[Task statement]: Copy each line containing the word "Entrance" from the records that follow, please.

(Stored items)
****************************************

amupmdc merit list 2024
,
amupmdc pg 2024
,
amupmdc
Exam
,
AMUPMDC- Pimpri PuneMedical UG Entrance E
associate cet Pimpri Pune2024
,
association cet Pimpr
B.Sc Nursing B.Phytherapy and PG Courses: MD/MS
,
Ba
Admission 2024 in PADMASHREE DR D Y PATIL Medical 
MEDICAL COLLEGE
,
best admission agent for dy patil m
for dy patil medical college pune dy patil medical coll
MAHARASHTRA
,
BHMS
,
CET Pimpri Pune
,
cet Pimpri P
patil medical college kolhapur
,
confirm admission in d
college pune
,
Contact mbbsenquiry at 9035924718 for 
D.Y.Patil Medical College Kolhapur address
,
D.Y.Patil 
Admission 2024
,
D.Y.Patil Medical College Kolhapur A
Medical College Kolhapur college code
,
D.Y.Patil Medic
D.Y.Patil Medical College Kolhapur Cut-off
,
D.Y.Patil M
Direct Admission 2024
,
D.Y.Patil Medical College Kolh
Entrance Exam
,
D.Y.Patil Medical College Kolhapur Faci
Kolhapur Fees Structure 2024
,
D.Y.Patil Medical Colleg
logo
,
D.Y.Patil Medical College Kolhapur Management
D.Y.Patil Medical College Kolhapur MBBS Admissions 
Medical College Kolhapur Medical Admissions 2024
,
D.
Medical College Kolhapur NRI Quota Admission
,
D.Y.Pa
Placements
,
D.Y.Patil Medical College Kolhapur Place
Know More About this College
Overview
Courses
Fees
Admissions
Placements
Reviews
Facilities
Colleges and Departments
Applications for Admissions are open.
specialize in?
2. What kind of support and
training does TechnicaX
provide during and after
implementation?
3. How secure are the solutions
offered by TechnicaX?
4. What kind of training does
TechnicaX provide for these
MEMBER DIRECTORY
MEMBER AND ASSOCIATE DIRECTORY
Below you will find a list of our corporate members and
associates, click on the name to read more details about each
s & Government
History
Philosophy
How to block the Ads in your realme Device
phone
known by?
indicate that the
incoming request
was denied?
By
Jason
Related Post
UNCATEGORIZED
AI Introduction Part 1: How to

****************************************

[Exercise answer]:
AMUPMDC- Pimpri PuneMedical UG Entrance E
Entrance Exam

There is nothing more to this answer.